Copy each line of the records that includes "更多特权".

[The input]
* * *

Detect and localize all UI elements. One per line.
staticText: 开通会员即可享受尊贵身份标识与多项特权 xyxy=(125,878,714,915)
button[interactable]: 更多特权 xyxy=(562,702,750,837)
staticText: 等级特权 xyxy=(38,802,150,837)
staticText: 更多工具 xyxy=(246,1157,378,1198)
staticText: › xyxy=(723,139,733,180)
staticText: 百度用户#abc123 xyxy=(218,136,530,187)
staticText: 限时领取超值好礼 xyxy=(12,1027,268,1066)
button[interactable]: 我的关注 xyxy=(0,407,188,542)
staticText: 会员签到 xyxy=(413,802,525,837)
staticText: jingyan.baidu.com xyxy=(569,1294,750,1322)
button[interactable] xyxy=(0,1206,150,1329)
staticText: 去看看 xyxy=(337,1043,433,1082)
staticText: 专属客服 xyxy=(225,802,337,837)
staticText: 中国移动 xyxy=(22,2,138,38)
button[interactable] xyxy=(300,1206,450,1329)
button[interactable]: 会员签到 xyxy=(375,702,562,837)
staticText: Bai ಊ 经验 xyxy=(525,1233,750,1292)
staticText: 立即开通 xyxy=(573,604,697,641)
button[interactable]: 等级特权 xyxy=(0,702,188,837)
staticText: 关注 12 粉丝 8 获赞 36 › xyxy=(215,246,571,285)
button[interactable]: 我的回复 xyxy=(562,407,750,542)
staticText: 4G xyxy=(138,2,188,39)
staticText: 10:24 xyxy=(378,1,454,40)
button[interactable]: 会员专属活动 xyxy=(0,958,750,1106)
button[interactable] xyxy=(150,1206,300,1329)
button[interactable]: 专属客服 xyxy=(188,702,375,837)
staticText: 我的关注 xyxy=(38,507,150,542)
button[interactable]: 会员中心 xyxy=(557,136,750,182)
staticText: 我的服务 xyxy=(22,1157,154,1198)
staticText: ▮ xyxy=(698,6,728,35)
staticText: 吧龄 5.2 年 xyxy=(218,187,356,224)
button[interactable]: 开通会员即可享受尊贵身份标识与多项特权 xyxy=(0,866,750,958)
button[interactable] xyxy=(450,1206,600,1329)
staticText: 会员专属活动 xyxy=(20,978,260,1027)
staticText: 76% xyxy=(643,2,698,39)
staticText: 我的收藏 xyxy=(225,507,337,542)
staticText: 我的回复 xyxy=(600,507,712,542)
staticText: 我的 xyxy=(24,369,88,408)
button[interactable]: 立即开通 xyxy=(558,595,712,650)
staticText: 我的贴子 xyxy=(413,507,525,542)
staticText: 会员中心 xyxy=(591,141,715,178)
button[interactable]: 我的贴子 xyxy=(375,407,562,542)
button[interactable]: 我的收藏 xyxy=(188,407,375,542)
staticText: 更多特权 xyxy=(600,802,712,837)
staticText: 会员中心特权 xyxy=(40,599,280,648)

* * *

[Exercise output]
button[interactable]: 更多特权 xyxy=(562,702,750,837)
staticText: 更多特权 xyxy=(600,802,712,837)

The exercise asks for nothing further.